De vieux souvenirs oubliés se levaient au fond de lui, obscurs, étranges… Toute une dure existence, ballottée, difficile… Aujourd’hui la richesse, demain, plus rien. Puis recommencer… Et encore recommencer… Ah oui, vraiment, s’il avait dû faire çà, il y a longtemps… Il se redressa, secoua machinalement sa main mouillée, vint s’appuyer à la fenêtre, présentant alternativement à la chaleur du soleil ses mains glacées. Il hochait la tête, disait à haute voix : « Oui, vraiment, à Moscou, par exemple, ou bien à Chicago…» et son esprit, malhabile au rêve, reformait le passé en petites images sèches et courtes.

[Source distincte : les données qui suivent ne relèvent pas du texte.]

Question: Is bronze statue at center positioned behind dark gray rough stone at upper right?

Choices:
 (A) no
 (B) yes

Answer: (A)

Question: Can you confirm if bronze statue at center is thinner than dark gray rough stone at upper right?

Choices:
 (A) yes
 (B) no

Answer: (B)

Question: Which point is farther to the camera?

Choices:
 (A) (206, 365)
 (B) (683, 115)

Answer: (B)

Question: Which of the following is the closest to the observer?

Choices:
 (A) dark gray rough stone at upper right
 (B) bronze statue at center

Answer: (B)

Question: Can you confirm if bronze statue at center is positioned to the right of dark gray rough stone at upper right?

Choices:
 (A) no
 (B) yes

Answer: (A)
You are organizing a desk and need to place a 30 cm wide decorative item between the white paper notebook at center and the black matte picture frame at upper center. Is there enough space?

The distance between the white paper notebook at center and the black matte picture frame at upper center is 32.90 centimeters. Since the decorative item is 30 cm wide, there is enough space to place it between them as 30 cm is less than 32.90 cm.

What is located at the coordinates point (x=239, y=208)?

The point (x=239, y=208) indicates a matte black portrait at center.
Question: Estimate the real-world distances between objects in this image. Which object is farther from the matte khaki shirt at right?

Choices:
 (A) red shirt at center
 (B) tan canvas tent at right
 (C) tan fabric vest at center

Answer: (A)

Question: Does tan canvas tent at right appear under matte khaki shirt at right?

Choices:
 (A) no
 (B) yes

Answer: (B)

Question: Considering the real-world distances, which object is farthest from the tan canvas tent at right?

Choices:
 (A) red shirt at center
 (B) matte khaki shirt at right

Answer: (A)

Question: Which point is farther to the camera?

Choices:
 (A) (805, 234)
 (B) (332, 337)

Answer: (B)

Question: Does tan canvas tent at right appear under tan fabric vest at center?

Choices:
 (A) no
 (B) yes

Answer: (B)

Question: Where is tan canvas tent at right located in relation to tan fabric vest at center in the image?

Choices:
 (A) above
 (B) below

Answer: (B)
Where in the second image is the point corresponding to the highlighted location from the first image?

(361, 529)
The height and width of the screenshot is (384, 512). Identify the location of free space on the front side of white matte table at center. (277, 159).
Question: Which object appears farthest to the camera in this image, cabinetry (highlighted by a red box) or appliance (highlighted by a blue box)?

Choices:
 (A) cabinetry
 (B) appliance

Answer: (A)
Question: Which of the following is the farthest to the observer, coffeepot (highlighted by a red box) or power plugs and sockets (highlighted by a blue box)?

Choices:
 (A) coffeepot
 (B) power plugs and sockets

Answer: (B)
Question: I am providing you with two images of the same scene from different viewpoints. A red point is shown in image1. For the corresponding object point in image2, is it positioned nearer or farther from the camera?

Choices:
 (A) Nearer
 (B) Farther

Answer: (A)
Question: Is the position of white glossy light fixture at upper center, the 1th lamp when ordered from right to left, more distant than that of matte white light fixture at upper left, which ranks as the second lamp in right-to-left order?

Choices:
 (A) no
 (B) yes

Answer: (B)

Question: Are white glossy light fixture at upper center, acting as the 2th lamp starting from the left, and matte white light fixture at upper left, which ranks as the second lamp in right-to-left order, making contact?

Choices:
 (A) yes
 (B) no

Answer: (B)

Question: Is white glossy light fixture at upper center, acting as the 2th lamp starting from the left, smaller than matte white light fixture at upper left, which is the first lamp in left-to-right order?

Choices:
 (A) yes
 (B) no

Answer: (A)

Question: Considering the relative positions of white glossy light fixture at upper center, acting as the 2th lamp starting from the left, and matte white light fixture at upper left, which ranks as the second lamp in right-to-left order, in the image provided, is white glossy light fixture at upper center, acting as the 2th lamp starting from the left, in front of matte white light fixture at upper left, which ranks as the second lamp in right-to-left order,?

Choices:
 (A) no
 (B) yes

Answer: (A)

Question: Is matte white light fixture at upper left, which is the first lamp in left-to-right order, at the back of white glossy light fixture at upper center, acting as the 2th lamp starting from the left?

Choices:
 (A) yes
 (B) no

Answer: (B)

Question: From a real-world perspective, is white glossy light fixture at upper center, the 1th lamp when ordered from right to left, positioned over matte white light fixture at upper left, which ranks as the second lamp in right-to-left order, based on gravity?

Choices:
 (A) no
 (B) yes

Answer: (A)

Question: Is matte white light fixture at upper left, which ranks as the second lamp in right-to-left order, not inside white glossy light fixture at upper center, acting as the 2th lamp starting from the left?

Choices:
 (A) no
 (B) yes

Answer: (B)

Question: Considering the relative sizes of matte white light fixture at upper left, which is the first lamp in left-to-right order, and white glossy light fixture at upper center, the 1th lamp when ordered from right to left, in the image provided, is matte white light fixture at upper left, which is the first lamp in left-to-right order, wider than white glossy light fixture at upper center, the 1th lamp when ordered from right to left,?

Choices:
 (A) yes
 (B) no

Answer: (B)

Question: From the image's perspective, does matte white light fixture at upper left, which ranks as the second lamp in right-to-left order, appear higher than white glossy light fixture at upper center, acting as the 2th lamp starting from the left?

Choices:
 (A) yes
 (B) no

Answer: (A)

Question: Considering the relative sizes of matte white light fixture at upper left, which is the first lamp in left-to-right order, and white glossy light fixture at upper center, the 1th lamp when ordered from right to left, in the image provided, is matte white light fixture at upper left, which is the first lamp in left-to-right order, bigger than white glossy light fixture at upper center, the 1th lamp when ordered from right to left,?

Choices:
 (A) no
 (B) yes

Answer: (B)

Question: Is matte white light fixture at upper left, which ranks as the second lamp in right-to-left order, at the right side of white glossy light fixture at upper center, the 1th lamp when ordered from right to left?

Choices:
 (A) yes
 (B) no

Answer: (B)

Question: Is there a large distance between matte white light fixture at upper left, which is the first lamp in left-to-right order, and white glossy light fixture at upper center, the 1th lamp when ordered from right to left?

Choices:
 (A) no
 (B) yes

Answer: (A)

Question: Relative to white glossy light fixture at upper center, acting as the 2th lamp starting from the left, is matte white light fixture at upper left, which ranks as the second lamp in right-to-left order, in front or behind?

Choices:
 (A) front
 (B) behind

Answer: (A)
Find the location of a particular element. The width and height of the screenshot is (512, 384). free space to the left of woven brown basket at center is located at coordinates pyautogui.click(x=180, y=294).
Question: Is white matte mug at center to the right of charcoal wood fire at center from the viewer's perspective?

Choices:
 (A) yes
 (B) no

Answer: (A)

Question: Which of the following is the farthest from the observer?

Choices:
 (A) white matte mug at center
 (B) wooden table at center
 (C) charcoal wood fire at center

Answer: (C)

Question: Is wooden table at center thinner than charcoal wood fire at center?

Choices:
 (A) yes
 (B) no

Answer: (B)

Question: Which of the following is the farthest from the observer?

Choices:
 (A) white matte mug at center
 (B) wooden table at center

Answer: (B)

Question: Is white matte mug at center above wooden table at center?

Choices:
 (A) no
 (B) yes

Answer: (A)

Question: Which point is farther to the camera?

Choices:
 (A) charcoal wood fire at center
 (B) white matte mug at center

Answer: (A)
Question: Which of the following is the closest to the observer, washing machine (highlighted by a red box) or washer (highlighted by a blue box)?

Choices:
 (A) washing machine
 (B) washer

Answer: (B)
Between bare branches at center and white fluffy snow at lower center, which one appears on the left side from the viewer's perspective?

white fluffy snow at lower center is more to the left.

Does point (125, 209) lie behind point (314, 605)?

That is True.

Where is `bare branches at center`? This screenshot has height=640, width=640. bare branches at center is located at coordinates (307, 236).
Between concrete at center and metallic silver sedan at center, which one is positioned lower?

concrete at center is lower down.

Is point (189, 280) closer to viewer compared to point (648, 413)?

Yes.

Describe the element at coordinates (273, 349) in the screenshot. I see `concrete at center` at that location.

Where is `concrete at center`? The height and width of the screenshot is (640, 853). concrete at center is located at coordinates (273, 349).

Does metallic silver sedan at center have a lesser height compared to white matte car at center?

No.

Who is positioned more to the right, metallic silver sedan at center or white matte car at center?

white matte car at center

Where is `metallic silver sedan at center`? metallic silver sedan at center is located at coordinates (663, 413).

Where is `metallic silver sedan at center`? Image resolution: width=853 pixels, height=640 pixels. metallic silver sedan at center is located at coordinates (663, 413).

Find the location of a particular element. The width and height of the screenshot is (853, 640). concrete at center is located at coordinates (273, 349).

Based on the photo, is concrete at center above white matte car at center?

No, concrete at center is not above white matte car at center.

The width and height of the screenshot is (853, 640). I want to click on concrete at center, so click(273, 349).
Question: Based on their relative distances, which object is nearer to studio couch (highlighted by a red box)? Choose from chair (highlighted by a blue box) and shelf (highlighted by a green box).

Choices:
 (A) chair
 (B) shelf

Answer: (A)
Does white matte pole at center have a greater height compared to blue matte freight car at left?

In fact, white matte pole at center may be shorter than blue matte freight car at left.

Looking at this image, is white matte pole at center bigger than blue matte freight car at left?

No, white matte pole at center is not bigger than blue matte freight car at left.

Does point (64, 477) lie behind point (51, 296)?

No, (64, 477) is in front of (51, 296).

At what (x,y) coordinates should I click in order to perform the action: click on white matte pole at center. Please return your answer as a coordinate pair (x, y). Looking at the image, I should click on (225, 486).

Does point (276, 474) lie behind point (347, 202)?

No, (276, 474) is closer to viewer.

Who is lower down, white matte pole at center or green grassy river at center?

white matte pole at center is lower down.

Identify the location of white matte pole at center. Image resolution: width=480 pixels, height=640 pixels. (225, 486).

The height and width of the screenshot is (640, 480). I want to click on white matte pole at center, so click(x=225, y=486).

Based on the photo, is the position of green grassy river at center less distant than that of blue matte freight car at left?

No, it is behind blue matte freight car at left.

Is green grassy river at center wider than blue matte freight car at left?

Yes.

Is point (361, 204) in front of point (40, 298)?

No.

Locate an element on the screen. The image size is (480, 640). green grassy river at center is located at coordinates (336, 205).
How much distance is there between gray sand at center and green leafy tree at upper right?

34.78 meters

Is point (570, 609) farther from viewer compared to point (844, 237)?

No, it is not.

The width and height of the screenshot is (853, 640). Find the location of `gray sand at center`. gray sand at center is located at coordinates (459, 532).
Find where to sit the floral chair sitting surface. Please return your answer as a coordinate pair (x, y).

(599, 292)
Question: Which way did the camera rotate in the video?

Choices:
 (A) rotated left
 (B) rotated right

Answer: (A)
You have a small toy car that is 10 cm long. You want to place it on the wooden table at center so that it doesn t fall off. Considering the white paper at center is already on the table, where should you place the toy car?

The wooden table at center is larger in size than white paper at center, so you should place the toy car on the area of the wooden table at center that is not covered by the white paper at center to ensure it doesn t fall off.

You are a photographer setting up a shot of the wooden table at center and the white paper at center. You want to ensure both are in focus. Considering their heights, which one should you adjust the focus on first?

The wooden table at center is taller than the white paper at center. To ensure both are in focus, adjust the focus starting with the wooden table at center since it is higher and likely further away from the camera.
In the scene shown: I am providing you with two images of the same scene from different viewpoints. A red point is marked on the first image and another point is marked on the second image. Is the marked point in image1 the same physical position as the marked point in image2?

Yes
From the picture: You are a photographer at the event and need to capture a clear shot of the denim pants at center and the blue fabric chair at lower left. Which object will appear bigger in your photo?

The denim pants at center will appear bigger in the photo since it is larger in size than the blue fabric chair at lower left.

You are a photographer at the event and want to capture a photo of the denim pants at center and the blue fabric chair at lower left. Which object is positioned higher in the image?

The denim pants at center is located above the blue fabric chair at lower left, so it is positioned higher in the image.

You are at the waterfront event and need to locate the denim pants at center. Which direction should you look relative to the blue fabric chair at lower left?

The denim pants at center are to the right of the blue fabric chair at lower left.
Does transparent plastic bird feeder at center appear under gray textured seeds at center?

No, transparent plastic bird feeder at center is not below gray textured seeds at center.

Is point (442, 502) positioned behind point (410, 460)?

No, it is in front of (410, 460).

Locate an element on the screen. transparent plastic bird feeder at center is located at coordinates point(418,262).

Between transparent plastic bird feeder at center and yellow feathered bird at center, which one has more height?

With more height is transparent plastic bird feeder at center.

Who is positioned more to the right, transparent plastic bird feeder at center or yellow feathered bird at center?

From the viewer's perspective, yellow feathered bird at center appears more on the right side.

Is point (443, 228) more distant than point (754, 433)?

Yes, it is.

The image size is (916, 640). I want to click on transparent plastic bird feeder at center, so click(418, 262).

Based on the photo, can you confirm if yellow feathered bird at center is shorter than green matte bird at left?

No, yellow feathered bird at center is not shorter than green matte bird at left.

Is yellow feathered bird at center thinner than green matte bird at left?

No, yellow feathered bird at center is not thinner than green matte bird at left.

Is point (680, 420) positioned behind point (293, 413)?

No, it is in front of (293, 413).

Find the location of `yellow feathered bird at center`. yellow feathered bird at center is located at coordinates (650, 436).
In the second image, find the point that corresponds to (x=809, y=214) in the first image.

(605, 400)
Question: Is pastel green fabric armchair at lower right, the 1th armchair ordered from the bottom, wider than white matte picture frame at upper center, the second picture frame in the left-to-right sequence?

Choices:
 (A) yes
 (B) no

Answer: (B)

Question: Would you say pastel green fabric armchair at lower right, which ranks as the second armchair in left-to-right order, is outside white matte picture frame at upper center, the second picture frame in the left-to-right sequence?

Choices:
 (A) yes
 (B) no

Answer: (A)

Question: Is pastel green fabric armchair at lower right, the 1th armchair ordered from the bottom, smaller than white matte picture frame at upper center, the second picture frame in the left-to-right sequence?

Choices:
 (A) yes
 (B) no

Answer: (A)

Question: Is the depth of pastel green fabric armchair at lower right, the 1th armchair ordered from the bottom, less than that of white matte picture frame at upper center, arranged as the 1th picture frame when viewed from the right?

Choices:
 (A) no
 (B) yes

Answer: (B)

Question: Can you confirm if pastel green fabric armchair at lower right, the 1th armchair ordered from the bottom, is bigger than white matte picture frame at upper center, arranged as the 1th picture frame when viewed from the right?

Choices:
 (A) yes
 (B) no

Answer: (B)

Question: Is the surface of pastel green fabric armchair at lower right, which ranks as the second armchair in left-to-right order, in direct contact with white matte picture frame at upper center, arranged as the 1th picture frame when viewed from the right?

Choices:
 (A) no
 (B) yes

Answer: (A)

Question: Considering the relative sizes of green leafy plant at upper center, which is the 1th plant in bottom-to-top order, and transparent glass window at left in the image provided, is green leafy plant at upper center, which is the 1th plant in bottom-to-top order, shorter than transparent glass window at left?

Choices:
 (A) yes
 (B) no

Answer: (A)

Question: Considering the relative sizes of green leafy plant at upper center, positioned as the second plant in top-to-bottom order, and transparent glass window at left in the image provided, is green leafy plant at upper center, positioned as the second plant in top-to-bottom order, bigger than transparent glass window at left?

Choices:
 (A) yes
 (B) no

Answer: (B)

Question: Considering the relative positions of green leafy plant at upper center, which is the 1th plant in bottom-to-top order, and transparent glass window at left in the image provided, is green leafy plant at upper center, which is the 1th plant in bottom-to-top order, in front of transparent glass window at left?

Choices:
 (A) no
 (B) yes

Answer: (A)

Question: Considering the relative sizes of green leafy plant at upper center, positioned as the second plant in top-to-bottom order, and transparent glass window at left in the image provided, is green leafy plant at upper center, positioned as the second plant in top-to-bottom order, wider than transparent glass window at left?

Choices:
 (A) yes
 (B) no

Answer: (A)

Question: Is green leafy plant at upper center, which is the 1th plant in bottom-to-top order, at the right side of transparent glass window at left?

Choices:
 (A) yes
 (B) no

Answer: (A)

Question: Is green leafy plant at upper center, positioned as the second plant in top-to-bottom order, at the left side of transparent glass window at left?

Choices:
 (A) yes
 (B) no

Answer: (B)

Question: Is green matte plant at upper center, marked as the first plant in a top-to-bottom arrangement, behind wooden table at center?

Moscou… quand il n’était qu’un petit Juif maigre, aux cheveux roux, aux yeux perçants et pâles, les bottes trouées, les poches vides… Il dormait sur les bancs, dans les squares, par ces sombres nuits du commencement de l’automne, si froides… Il lui semblait encore, après cinquante années écoulées, sentir au fond de ses os l’humidité pénétrante des premiers brouillards, épais, blancs, qui collent au corps et laissent sur les vêtements une sorte de givre raide et glacé… Les tempêtes de neige, en mars, le vent…

Et Chicago… le petit bar, le gramophone qui nasillait et grinçait une vieille valse d’Europe, cette sensation de faim dévorante, tandis que l’odeur de la cuisine chaude souffle au visage. Il ferma les yeux et revit avec une précision extraordinaire la face noire et luisante d’un nègre ivre ou malade, qui criait, couché dans un coin, sur une banquette, avec des hululements plaintifs, comme un hibou. Et encore… Ses mains, à présent, brûlaient. Il les posa avec précaution à plat sur la vitre, puis les ôta, remua les doigts, frotta doucement les paumes l’une contre l’autre.

— Idiot, murmura-t-il, comme si le mort eût pu l’entendre, idiot… pourquoi as-tu fait ça ?

CHAPITRE IV

Golder tâtonna longuement à la porte de Marcus avant de sonner : ses mains molles et froides heurtaient le mur sans trouver le timbre. Quand il entra, il regarda autour de lui avec une sorte de terreur, comme s’il s’attendait à voir le mort, déjà couché là, prêt à être emporté. Mais il y avait seulement des rouleaux d’étoffe noire à terre et, sur les fauteuils du hall, des gerbes de fleurs, nouées de rubans de moire violette, si larges et si longs qu’ils traînaient sur le tapis avec leurs inscriptions en lettres d’or.

Quelqu’un sonna derrière Golder, et le domestique prit à travers la porte entrebâillée une épaisse, énorme couronne de chrysanthèmes roux qu’il enfila à son bras comme l’anse d’un panier. Golder pensa : « Il fallait envoyer des fleurs…»

Des fleurs à Marcus… Il imagina le visage lourd, avec le pli grimaçant des lèvres, et des fleurs comme à une mariée… Le domestique chuchota :

— Si Monsieur veut attendre un instant au salon… Madame est auprès de…» il eut un petit geste vague, gêné… « de Monsieur, du corps…»

Il lui avança une chaise et sortit. Dans la pièce voisine deux voix se mêlaient en un murmure indistinct, mystérieux, comme un bruit étouffé de prières ; elles s’élevèrent par degrés ; Golder entendit :

— Le corbillard orné de cariatides, à galerie argentée, à impériale, à cinq plumets, le cercueil en ébène, à panneaux, avec huit poignées ciselées, argentées, et l’intérieur en satin capitonné, sont compris dans la première classe extra.